EXERCISE AIM. All records are to be printed again exactly as they appear.

MATERIAL SUPPLIED.
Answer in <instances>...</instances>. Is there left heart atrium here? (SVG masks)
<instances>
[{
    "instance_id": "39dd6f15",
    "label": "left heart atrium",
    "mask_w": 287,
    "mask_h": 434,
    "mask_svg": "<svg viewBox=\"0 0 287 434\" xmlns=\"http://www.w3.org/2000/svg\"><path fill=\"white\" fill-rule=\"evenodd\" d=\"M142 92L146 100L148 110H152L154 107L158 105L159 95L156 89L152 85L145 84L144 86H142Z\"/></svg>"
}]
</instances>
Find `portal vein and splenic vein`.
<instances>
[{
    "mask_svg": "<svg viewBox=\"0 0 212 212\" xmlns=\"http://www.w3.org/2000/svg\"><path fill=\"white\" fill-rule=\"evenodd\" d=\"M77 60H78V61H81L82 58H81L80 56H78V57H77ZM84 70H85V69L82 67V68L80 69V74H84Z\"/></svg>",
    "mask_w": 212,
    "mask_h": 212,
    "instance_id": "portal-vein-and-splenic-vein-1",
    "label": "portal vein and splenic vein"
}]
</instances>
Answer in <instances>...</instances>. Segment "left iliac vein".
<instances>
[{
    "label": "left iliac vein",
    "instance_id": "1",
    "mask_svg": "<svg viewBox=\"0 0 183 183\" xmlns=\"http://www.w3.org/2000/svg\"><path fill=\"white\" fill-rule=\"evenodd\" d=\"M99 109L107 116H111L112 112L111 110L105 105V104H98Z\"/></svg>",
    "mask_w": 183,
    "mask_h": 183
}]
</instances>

RESPONSE BOX.
Answer in <instances>...</instances>. Is there left heart atrium here? (SVG masks)
<instances>
[{
    "instance_id": "39dd6f15",
    "label": "left heart atrium",
    "mask_w": 287,
    "mask_h": 434,
    "mask_svg": "<svg viewBox=\"0 0 287 434\" xmlns=\"http://www.w3.org/2000/svg\"><path fill=\"white\" fill-rule=\"evenodd\" d=\"M142 92L146 100L148 110H152L154 107L158 105L159 95L156 89L152 85L145 84L144 86H142Z\"/></svg>"
}]
</instances>
Find `portal vein and splenic vein`.
<instances>
[{
    "mask_svg": "<svg viewBox=\"0 0 212 212\" xmlns=\"http://www.w3.org/2000/svg\"><path fill=\"white\" fill-rule=\"evenodd\" d=\"M77 60H78V61H81L82 58H81L80 56H78V57H77ZM84 70H85V69L82 67V68L80 69V74H84Z\"/></svg>",
    "mask_w": 212,
    "mask_h": 212,
    "instance_id": "portal-vein-and-splenic-vein-1",
    "label": "portal vein and splenic vein"
}]
</instances>
Answer in <instances>...</instances>. Segment "left iliac vein".
<instances>
[{
    "label": "left iliac vein",
    "instance_id": "1",
    "mask_svg": "<svg viewBox=\"0 0 183 183\" xmlns=\"http://www.w3.org/2000/svg\"><path fill=\"white\" fill-rule=\"evenodd\" d=\"M99 109L107 116H111L112 112L111 110L105 105V104H98Z\"/></svg>",
    "mask_w": 183,
    "mask_h": 183
}]
</instances>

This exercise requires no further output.